From the Economic Policy Institute (EPI): "Over the past two years, state [GOP] legislators across the country have launched an unprecedented series of initiatives aimed at lowering labor standards, weakening unions, and eroding workplace protections for both union and non-union workers. This policy agenda undercuts the ability of low- and middle-wage workers, both union and non-union, to earn a decent wage."

And America's workers are also facing a crime epidemic—one in which the criminals are rarely even made to pay back what they've stolen. The crime in question is wage theft:

"The amount of money stolen out of employees' paychecks every year is far greater than the combined total stolen in all the bank robberies, gas station robberies, and convenience store robberies in the country."

Wage Theft

Gordon Lafer at the EPI assesses some of the damage:

Fully 64 percent of low-wage workers have some amount of pay stolen out of their paychecks by their employers every week, including 26 percent who are effectively paid less than minimum wage. Fully three-quarters of workers who are due overtime have part or all of their earned overtime wages stolen by their employer. In total, the average low-wage worker loses a stunning $2,634 per year in unpaid wages, representing 15 percent of their earned income.
And enforcement? Forget about it. At the federal level, there's just one agent enforcing wage laws for every 141,000 workers. More than half of the states have cut wage enforcement staff in recent years, and some states have tried to eliminate those positions entirely. For instance,
In 2010, Missouri’s labor department collected $200,000 in restitution for minimum-wage violations and $500,000 for prevailing-wage violations, and issued 1,714 citations for child-labor violations. Yet [Republican state House Speaker Steven] Tilley charged that investigators were being “overzealous,” particularly in prosecuting complaints of employers cheating on prevailing wages.
For many Republican politicians, crimes committed by employers against workers don't really register as crimes at all in our political environment. And while the Obama administration has cracked down, the back pay it's collected is just a drop in the bucket of what workers have earned that their employers have taken.

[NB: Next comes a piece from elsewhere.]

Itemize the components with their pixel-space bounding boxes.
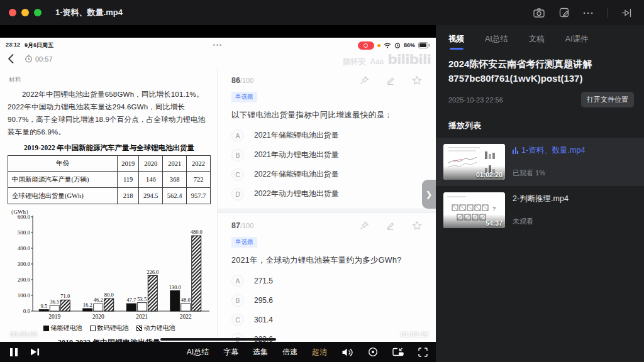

The Department of Labor announced agreements to cut down on wage theft through mis-classification of workers. The agreements, with the Internal Revenue Service and a number of states, allow improved information sharing and law enforcement efforts against employers who mis-classify workers as independent contractors to avoid paying benefits or overtime and other pay.

Cracking down on wage theft had been a major focus for the previous Labor Secretary Hilda Solis:

In 2010, the Labor Department collected nearly $4 million in back wages on behalf of about 6,500 employees who had been misclassified, a 400 percent increase over the amount collected in 2008. The department has hired about 300 additional investigators to probe wage theft complaints.

The Department of Labor had been investigating large residential construction contractors. There are many more such examples out there. Wage theft takes many forms, from workers who work through lunch breaks or continue working after they've clocked out to those who simply aren't paid for their work; mis-classification of workers as independent contractors frames exploited workers as entrepreneurs, a category our society values, while really depriving them of the freedom of self-employment and the stability and benefits of being a direct employee.

50 percent of wage all earners had a net compensation less than or equal to the "median wage", which is estimated to be $27,519 for 2012 (but many employers must think that even THAT is too much.)